Veterans with PTSD may benefit from manualized Equine Assisted Therapy (EAT)

Veterans with PTSD may benefit from manualized Equine Assisted Therapy (EAT)

As veterans have high rates of posttraumatic stress disorder (PTSD) and historically poor treatment outcomes and high attrition, alternative treatments have gained much popularity despite lack of rigorous research. For this study published in The Journal of Clinical Psychiatry, a recently developed and manualized 8-session group Equine-Assisted Therapy for PTSD (EAT-PTSD), was tested in an open trial to assess its preliminary feasibility, acceptability, and outcomes for military veterans.

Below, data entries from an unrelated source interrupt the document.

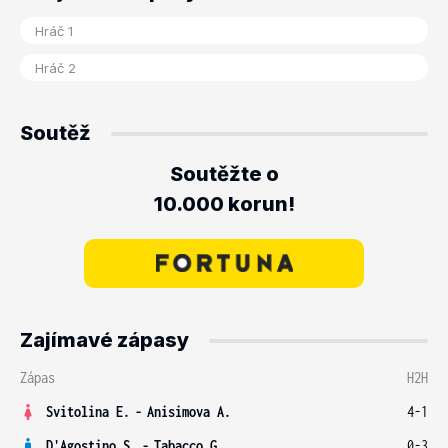
Soutěž
Soutěžte o
10.000 korun!
Zajímavé zápasy
Zápas
H2H
Svitolina E.
-
Anisimova A.
4-1
D'Agostino S.
-
Tabacco G.
0-3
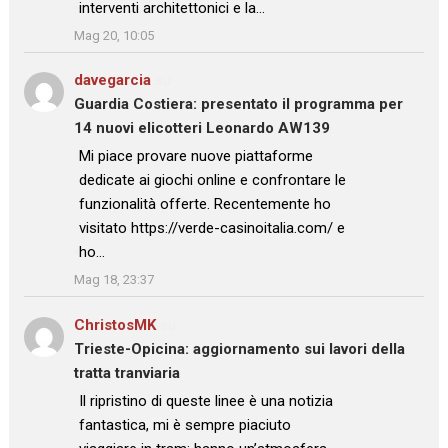
interventi architettonici e la…
”
Mag 20, 10:05
davegarcia
su
Guardia Costiera: presentato il programma per
14 nuovi elicotteri Leonardo AW139
: “
Mi piace provare nuove piattaforme
dedicate ai giochi online e confrontare le
funzionalità offerte. Recentemente ho
visitato https://verde-casinoitalia.com/ e
ho…
”
Mag 18, 23:37
ChristosMK
su
Trieste-Opicina: aggiornamento sui lavori della
tratta tranviaria
: “
Il ripristino di queste linee è una notizia
fantastica, mi è sempre piaciuto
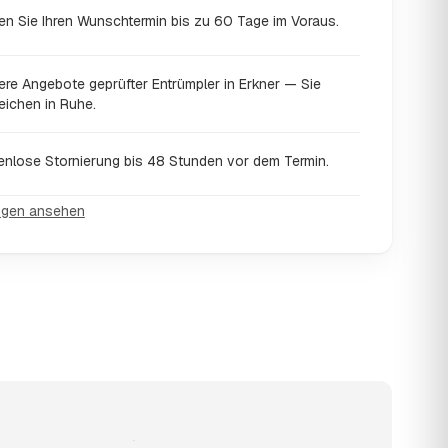
en Sie Ihren Wunschtermin bis zu 60 Tage im Voraus.
ere Angebote geprüfter Entrümpler in Erkner — Sie
eichen in Ruhe.
enlose Stornierung bis 48 Stunden vor dem Termin.
ngen ansehen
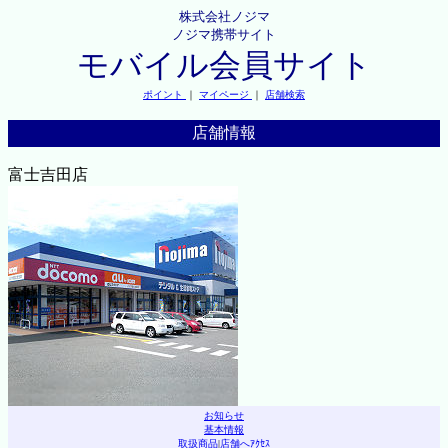
株式会社ノジマ
ノジマ携帯サイト
モバイル会員サイト
ポイント
｜
マイページ
｜
店舗検索
店舗情報
富士吉田店
お知らせ
基本情報
取扱商品
|
店舗へｱｸｾｽ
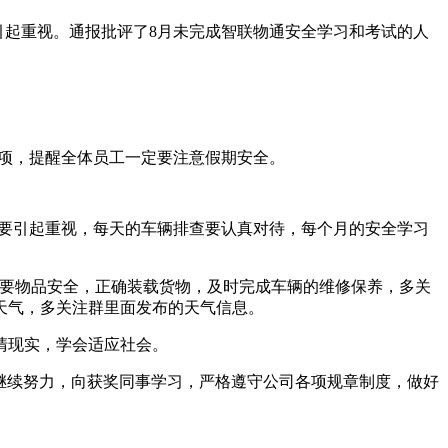
引起重视。通报批评了
8
月未完成智联物通安全学习和考试的人
项，提醒全体员工一定要注意假期安全。
要引起重视，每天的车辆排查要认真对待，每个月的安全学习
要物品安全，正确装载货物，及时完成车辆的维修保养，多关
天气，多关注群里面发布的天气信息。
清现实，学会适应社会。
继续努力，向获奖同事学习，严格遵守公司各项规章制度，做好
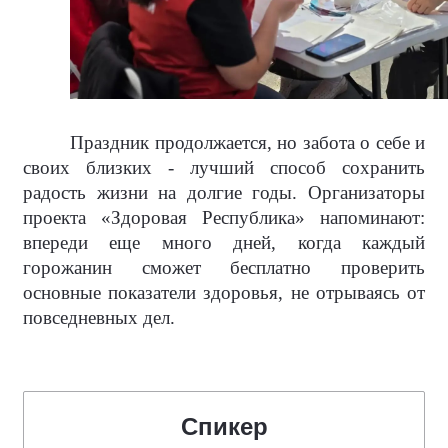
Праздник продолжается, но забота о себе и
своих близких - лучший способ сохранить
радость жизни на долгие годы. Организаторы
проекта «Здоровая Республика» напоминают:
впереди еще много дней, когда каждый
горожанин сможет бесплатно проверить
основные показатели здоровья, не отрываясь от
повседневных дел.
Спикер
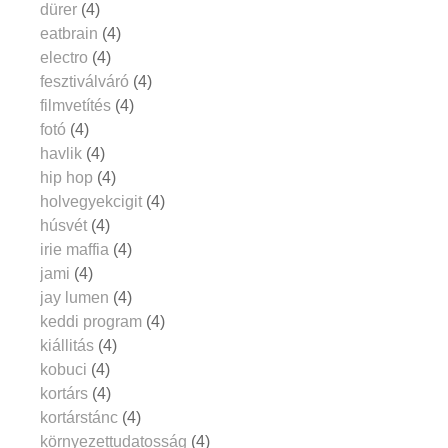
dürer
(4)
eatbrain
(4)
electro
(4)
fesztiválváró
(4)
filmvetítés
(4)
fotó
(4)
havlik
(4)
hip hop
(4)
holvegyekcigit
(4)
húsvét
(4)
irie maffia
(4)
jami
(4)
jay lumen
(4)
keddi program
(4)
kiállitás
(4)
kobuci
(4)
kortárs
(4)
kortárstánc
(4)
környezettudatosság
(4)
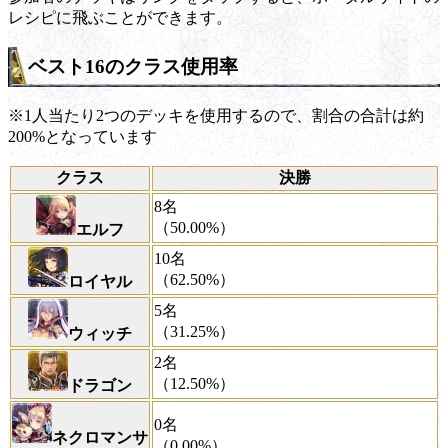
レシピに飛ぶことができます。
ベスト16のクラス使用率
※1人当たり2つのデッキを使用するので、割合の合計は約
200%となっています
クラス
決勝
8名
（50.00%）
エルフ
10名
（62.50%）
ロイヤル
5名
（31.25%）
ウィッチ
2名
（12.50%）
ドラゴン
0名
ネクロマンサ
（0.00%）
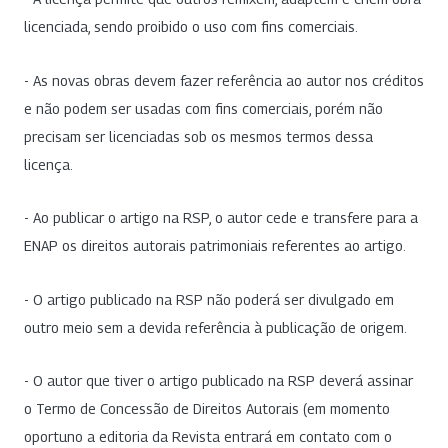
licenciada, sendo proibido o uso com fins comerciais.
- As novas obras devem fazer referência ao autor nos créditos
e não podem ser usadas com fins comerciais, porém não
precisam ser licenciadas sob os mesmos termos dessa
licença.
- Ao publicar o artigo na RSP, o autor cede e transfere para a
ENAP os direitos autorais patrimoniais referentes ao artigo.
- O artigo publicado na RSP não poderá ser divulgado em
outro meio sem a devida referência à publicação de origem.
- O autor que tiver o artigo publicado na RSP deverá assinar
o Termo de Concessão de Direitos Autorais (em momento
oportuno a editoria da Revista entrará em contato com o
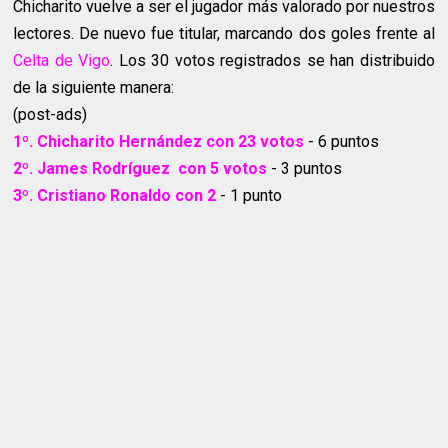
Chicharito vuelve a ser el jugador más valorado por nuestros
lectores. De nuevo fue titular, marcando dos goles frente al
Celta de Vigo
. Los 30 votos registrados se han distribuido
de la siguiente manera:
(post-ads)
1º.
Chicharito Hernández con 23
votos
- 6 puntos
2º.
James Rodríguez
con 5
votos
- 3 puntos
3º.
Cristiano Ronaldo
con 2
- 1 punto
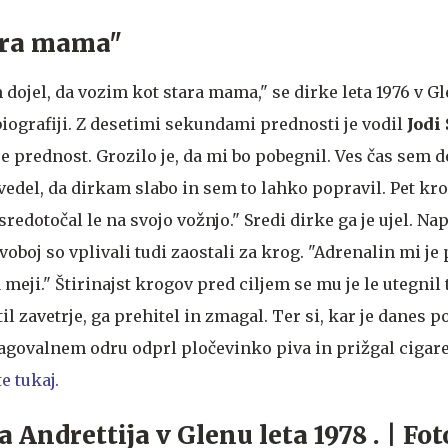
ara mama"
dojel, da vozim kot stara mama," se dirke leta 1976 v G
biografiji. Z desetimi sekundami prednosti je vodil
Jodi
e prednost. Grozilo je, da mi bo pobegnil. Ves čas sem d
 vedel, da dirkam slabo in sem to lahko popravil. Pet k
redotočal le na svojo vožnjo." Sredi dirke ga je ujel. Na
voboj so vplivali tudi zaostali za krog. "Adrenalin mi je
 meji." Štirinajst krogov pred ciljem se mu je le utegnil 
stil zavetrje, ga prehitel in zmagal. Ter si, kar je danes
agovalnem odru odprl pločevinko piva in prižgal cigar
e tukaj.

The research was conducted by Yuval Neria, Ph.D., Co-Director/Principal Investigator, Man O’ War Project, Columbia University Irving Medical Center; Professor of Medical Psychology Departments of Psychiatry and Epidemiology, Columbia University Irving Medical Center; Director, PTSD Research Program, Director, New York Presbyterian Military Family Wellness Center at New York State Psychiatric Institute and Prudence W. Fisher, Ph.D., Co-Director/Principal Investigator, Man O’ War Project; Columbia University Irving Medical Center; Associate Professor of Clinical Psychiatric Social Work (in Psychiatry) Columbia University, Vagelos College of Physicians and Surgeons; Research Scientist at New York State Psychiatric Institute.

The study found that manualized EAT-PTSD shows promise as a potential new intervention for veterans with PTSD. It appears safe, feasible, and clinically viable. These preliminary results encourage examination of EAT-PTSD in larger, randomized controlled trials.

The study was conducted from July 2016 to July 2019. Sixty-three treatment-seeking veterans with PTSD enrolled. PTSD diagnosis was ascertained using the Structured Clinical Interview for DSM-5, Research Version (SCID-5-RV) and confirmed using the Clinician-Administered PTSD Scale (CAPS-5). Mean age was 50 years, and 23 patients (37%) were women. Clinician and self-report measures of PTSD and depression were assessed at pretreatment, mid-treatment, and post treatment and at a 3-month follow-up. An intent-to-treat analysis and a secondary analysis of those who completed all 4 clinical assessments were utilized.

Thirty-two patients (50.8%) showed clinically significant change (≥30% decrease in CAPS-5 score) at post treatment and 34 (54.0%) at follow-up. Post treatment assessment revealed marked reductions in both clinician-rated and self-reported PTSD and depression symptoms, which persisted at 3-month follow-up. Specifically, mean (SD) CAPS-5 scores fell from 38.6 (8.1) to 26.9 (12.4) at termination. Only 5 patients (8%) withdrew from treatment, 4 before mid-treatment and 1 afterward.